Il 5 febbraio di quest’anno la legge 91/1992 “Nuove norme sulla cittadinanza” compie un quarto di secolo. È sopravvissuta, anche se non si sa per quanto ancora, tra mille polemiche. Era frutto d’altri tempi. Era l’espressione di un popolo che, essendo stato tradizionalmente di emigranti, salvaguardava il “patto di sangue” con la propria stirpe. E’ la norma che nega ai bambini che hanno avuto la disavventura di nascere da genitori stranieri — quand’anche venuti alla luce entro i confini del Bel Paese — la soddisfazione di possedere un passaporto (italiano) diverso da quello di mamma e papà.
Sì, perché la “sciagurata” legge assoggetta sorprendentemente il destino e lo status dei bambini a quello dei loro genitori. Al punto da stabilire persino che “I figli minori di chi acquista o riacquista la cittadinanza italiana, se convivono con esso, acquistano la cittadinanza italiana, ma, divenuti maggiorenni, possono rinunciarvi” (art.14). Sorpresa! E pensare che serpeggia la generale convinzione che il destino di ogni minore straniero sia quello di restare tale inesorabilmente sino al 18esimo compleanno (se nato in Italia) o sino a che (se immigrato da piccolo) non avvierà egli stesso, quando maggiorenne, la procedura per la propria “naturalizzazione”.
L’idea che ci sia una terza via, quella della “trasmissione della cittadinanza ai figli” da parte di un genitore divenuto italiano è una possibilità che spesso si ignora e che, più o meno colpevolmente, si tende a non divulgare.
Eppure in tal senso, la tanto vituperata legge 91/1992 non ha mancato di dare copiosi frutti. Nell’anno 2014 sono state ben 45.744 le acquisizioni di cittadinanza “per trasmissione” ai sensi dell’articolo 14 (Istat, 2016). Stiamo parlando di un terzo dei circa 130mila stranieri che in quello stesso anno sono divenuti italiani. Con buona pace dei detrattori di quella “brutta legge” che, evocando logiche di unità familiare, ha posizionato nel 2014 — dato confrontabile più recente — l’Italia al secondo posto nell’Ue, preceduta solo dalla Spagna, per numero di concessioni di cittadinanza (Eurostat, 2017). Con qualche migliaio di nuovi cittadini in più rispetto al Regno Unito e sopravanzando del 15-20 per cento Germania e a Francia. Una legge che, dulcis in fundo, ha poi prodotto nel 2015 qualcosa come 178mila concessioni di cittadinanza di cui il 37 per cento ha riguardato minorenni.

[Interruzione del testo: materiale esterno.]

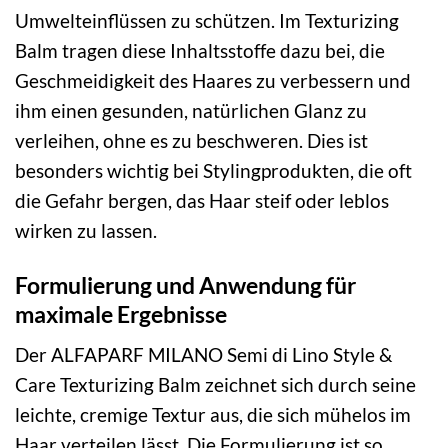
Umwelteinflüssen zu schützen. Im Texturizing
Balm tragen diese Inhaltsstoffe dazu bei, die
Geschmeidigkeit des Haares zu verbessern und
ihm einen gesunden, natürlichen Glanz zu
verleihen, ohne es zu beschweren. Dies ist
besonders wichtig bei Stylingprodukten, die oft
die Gefahr bergen, das Haar steif oder leblos
wirken zu lassen.
Formulierung und Anwendung für
maximale Ergebnisse
Der ALFAPARF MILANO Semi di Lino Style &
Care Texturizing Balm zeichnet sich durch seine
leichte, cremige Textur aus, die sich mühelos im
Haar verteilen lässt. Die Formulierung ist so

Ciò premesso, non è che mentre stiamo qui a discutere (o si ricomincia a discutere) su Jus soli e Jus sanguinis la realtà del mondo che cambia — a norme immutate — rischia di sorpassarci?

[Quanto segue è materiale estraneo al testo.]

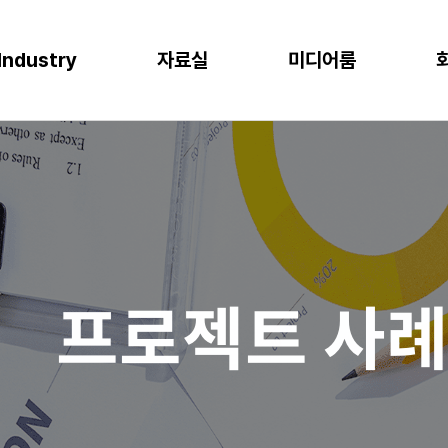
Industry
자료실
미디어룸
P
이오
소비재
물류
반도체
CLOUD
M
프로젝트 사례
뉴스
다운로드
이벤트
 증대
한 최적의 도구
혁신과 생산성
P S/4HANA
격한 규제 준수를 위한 IT시스템
플랫폼을 통한 경쟁력 강화
복잡한 물류 현장을 위한 통합된 플랫폼
고도의 정밀성과 효율성을 위한 도구
AWS (Amazon Web Services)
IT
공지사항
신뢰도 증가
글로벌 운영 시스템 구축
과 머신러닝으로 제조 혁신 실현
P Business One
장을 위한 기반 마련
고객 경험 강화
재고 없는 창고
Microsoft Azure
Gl
블로그
화
리
목표 중심의 프로세스 설계로 품질 향상
P EWM
데이터 분석과 기술의 활용
미래 성장을 위한 유연한 물류 시스템
Microsoft Power Platform
컨
crosoft Dynamics 365
NAVER Cloud Platform
Pa
프로젝트 사
art Factory
Databricks
JARD Package
Mendix
추천 검색어
WRMS
WDMS
SAP ERP
OUD ONEPACK
워크쓰루 & 네이버웍스 코어
렌탈
모빌리티
클라우드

In un Paese che vive una profonda crisi della natalità, in cui gli stessi bambini stranieri — i potenziali beneficiari dello Jus soli — sono andati via via diminuendo negli ultimi tre anni, forse la vecchia legge basata sul sano principio di uno status di origine familiare non è poi così da rottamare. Facciamole pure un tagliando — se proprio piace la così detta variante dello Jus culturae — ma evitiamo di ricominciare con dibattiti e battaglie per cambiare un mondo che già cambia di suo.